▶ [Assignment]: Return, from the data that follows, each line that holds the word "RATE".

▶ [Recorded data]:

□ □ □

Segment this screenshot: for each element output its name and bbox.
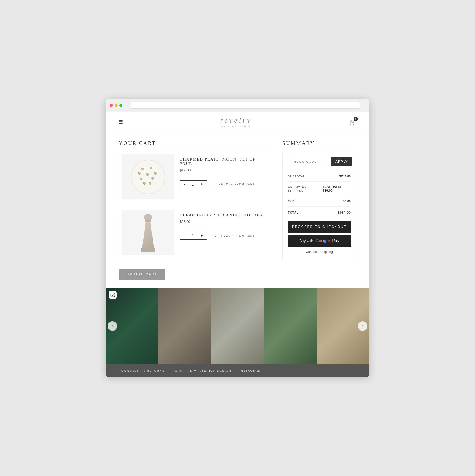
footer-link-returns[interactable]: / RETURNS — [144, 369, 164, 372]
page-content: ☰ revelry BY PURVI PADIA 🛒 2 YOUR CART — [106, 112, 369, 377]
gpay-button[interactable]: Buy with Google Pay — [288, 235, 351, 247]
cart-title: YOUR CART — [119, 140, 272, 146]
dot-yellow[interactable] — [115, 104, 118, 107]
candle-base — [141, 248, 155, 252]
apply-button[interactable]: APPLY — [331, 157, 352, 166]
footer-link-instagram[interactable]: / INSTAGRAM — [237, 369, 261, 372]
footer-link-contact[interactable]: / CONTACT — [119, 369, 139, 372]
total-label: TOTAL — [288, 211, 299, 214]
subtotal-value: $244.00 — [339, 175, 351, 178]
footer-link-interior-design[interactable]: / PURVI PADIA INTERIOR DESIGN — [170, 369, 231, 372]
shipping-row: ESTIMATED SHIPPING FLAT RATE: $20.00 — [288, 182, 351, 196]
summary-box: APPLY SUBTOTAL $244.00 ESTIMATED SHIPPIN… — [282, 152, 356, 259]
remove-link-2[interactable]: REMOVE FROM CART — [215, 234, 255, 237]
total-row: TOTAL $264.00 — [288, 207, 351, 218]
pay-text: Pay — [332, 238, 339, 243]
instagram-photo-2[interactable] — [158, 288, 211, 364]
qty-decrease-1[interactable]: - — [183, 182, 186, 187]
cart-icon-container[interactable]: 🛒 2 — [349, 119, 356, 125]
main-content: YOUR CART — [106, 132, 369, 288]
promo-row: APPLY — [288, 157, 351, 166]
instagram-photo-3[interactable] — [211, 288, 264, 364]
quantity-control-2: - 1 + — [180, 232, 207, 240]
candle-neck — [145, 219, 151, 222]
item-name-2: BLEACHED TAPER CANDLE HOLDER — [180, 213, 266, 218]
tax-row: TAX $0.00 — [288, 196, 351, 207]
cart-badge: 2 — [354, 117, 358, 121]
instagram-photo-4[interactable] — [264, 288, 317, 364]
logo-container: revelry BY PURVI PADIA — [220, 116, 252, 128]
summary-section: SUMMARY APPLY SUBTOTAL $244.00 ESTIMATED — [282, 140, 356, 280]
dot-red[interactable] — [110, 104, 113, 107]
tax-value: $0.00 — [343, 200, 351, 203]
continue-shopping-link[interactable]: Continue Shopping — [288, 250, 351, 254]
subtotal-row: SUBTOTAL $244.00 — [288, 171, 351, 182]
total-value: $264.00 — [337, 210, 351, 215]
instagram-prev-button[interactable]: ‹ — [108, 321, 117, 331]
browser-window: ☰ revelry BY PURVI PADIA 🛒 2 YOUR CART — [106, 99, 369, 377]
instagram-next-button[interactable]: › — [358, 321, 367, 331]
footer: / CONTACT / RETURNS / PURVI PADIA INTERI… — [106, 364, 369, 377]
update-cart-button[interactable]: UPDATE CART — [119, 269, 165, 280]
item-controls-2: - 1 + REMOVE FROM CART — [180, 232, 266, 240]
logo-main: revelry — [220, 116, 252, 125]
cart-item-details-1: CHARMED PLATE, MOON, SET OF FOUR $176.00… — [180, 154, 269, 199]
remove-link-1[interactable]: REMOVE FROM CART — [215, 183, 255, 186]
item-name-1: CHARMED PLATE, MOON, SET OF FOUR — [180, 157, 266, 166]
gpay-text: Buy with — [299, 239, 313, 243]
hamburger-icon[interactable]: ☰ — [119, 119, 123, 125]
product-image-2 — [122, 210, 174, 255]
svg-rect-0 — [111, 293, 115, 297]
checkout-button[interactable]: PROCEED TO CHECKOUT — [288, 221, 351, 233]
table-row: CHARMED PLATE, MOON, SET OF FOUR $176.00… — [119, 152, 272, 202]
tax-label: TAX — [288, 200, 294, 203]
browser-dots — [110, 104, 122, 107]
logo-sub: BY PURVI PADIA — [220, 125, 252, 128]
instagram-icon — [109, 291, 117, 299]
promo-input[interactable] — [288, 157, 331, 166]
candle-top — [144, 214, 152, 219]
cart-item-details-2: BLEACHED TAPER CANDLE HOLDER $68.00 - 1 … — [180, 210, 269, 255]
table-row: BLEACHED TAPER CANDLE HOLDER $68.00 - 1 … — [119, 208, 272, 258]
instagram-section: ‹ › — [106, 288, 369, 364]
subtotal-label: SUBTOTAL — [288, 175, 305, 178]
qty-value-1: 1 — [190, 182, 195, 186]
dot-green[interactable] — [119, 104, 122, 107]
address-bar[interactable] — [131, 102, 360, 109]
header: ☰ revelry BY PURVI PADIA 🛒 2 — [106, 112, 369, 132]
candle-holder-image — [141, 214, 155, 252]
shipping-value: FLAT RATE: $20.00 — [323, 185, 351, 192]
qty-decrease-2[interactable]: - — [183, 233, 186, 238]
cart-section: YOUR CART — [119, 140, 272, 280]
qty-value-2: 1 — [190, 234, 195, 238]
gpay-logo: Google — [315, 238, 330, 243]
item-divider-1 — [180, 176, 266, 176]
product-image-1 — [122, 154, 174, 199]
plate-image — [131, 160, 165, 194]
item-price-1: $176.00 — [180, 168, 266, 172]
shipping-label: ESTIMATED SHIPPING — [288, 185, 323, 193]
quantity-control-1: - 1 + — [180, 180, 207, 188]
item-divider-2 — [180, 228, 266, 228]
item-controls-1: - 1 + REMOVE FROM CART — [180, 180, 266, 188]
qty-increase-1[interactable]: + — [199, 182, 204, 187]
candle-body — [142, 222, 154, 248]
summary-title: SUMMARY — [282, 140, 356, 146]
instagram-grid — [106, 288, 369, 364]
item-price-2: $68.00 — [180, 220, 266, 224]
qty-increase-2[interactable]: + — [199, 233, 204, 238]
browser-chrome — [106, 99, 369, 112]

□ □ □

▶ [Answer section]:
shipping-row: ESTIMATED SHIPPING FLAT RATE: $20.00 — [288, 182, 351, 196]
shipping-value: FLAT RATE: $20.00 — [323, 185, 351, 192]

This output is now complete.